Alatini efendi, aynı zamanda, Türkçe bilmeyen Yahudi çocuklarını haham yetiştirmek üzere kurulan bir Sabetayist Kabbala mektebi olan Şimon Zwi mektebinin de finansörü idi.
Mustafa Kemal Trablusgarp’taki görevinden sonra Balkanlar’a gelmiş, oradan bu Hareket Ordusu ile İstanbul’a gelmişti.. Kısa süre sonra Çanakkale Savaşı başladı. Ardından Filistin Cephesi’ne gitti. Filistin bozgunundan sonra Adana üzerinden İstanbul’a gitti. 1919’da Samsun’a hareket etti ve gerisini biliyorsunuz işte..
Osmanlı’nın son zamanlarında yaşanan bir olay neden Ankara’dakileri böylesine ilgilendirir onu düşünmek gerek. Abdulhamid’e ‘Kızıl Sultan’ diyenler kimlerdi? Rusya’ya saldıran kimdi? Ermenileri tehcir edenler kimlerdi, Abdulhamid’i sürgüne gönderen kimlerdi ve kendi icraatlarından dolayı kimi sorumlu tuttular?. Bir kısım askerin, halifeden İslam birliğini tesis ederek, yeniden hukuk düzenini yerleştirmesi ve Müslümanların içine düştükleri tefrika ve karmaşanın önüne geçilmesini talep etmesi bile irtica sayıldı ve bir kısım insanlar bitmeyen bir kin ve öfkeyle, bugüne kadar irtica ve mürteci yaygarasını sürdürdüler..
“İrtica” İslam’ın, “mürteci” Müslümanların sıfatı haline getirildi adeta.. “İrtica ile mücadele istila ile mücadeleden daha zor ve elzem bir hadisedir” diye yazdılar taşlara ve getirip Bursa Kalesi’ne diktiler mesela..
Hâlâ İttihat Terakki’nin izinden gidiyorlar. Aynı darbe tehdidi bugün de devam ediyor..
“Çanakkale geçilemez”di değil mi? Sahi İstanbul nasıl işgal edildi? Çanakkale Savaşı’nı kazandık da, 3 yıl 2 ay gibi bir zamanda, bu kadar sürede ETİBANK’ı bile özelleştiremezken, koca bir imparatorluk nasıl tasfiye edildi ve yağmalandı, hiç düşündünüz mü? Bu kanaati kökleştirmek çabasındaki kendi resmi tarihlerini icad sevdasındaki yazarlarımıza ve bunlara sponsorluk yapan belediyelerimize ithaf olunur! Çanakkale’yi, Allahuekber Dağları’nda yaşanan dramı, Filistin Cephesi’ni, Çanakkale Savaşı’nın nasıl başladığını, Limon Von Sanders’i birlikte düşünün, o zaman ne demek istediğimi daha iyi anlayacaksınız..

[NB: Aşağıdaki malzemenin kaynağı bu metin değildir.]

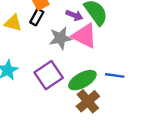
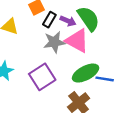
black rectangle: (37, 17) -> (49, 20), moved
green ellipse: (82, 80) -> (86, 73), moved

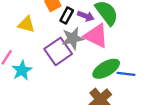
purple square: (42, 77) -> (58, 51), moved

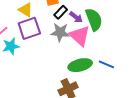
purple square: (58, 51) -> (29, 28), moved
blue line: (126, 74) -> (106, 64), moved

Mehmet Akif “İrticaın sizin lehçede manası bu mu” diye sorarken aslında bunları anlatmak ister..
Hâlâ 1900’lerin başında gibiyiz. Hâlâ Gaspralı İsmail’in, ya da Yusuf Akçura’nın sorduğu Ziya Gökalp’in cevabını aradığı şu soru Türkiye’nin gündeminde:
-Türkleşmek mi, İslamlaşmak mı, Garplılaşmak mı?
Türkocağı, Halkevleri bunun için kuruldu.. Kimi Türk milletindeniz, İslam ümmetindeniz, garp medeniyetindeniz dedi. Kimi dini sekülerize etmeye çalıştı, ama bu kavga hâlâ devam ediyor.. Muasır medeniyet arayışı, AB, ılımlı İslam, Jön Türk hareketi hâlâ kaldığı yerden sürüyor.. Bizim bir kısım ulusalcılar Tekin Alp (namı diğer Moiz Kohen)’in, Lazaro Franco’ların peşinden emin adımlarla yürümeye devam ediyorlar..
Türkiye, bir ırmağın yatağını araması gibi kendi yolunu arıyor. Ama önce kendi geçmişi ve gerçekleri ile yüzleşmeyi öğrenmesi ve sonra da geleceğimiz için bir şeyler yapmamız gerekiyor.. Tarihle övünerek ve dövünerek değil, tarihten ders alarak! Gideceği yeri bilmeyen kaptana hiçbir rüzgar fayda sağlamaz.. Selam ve dua ile..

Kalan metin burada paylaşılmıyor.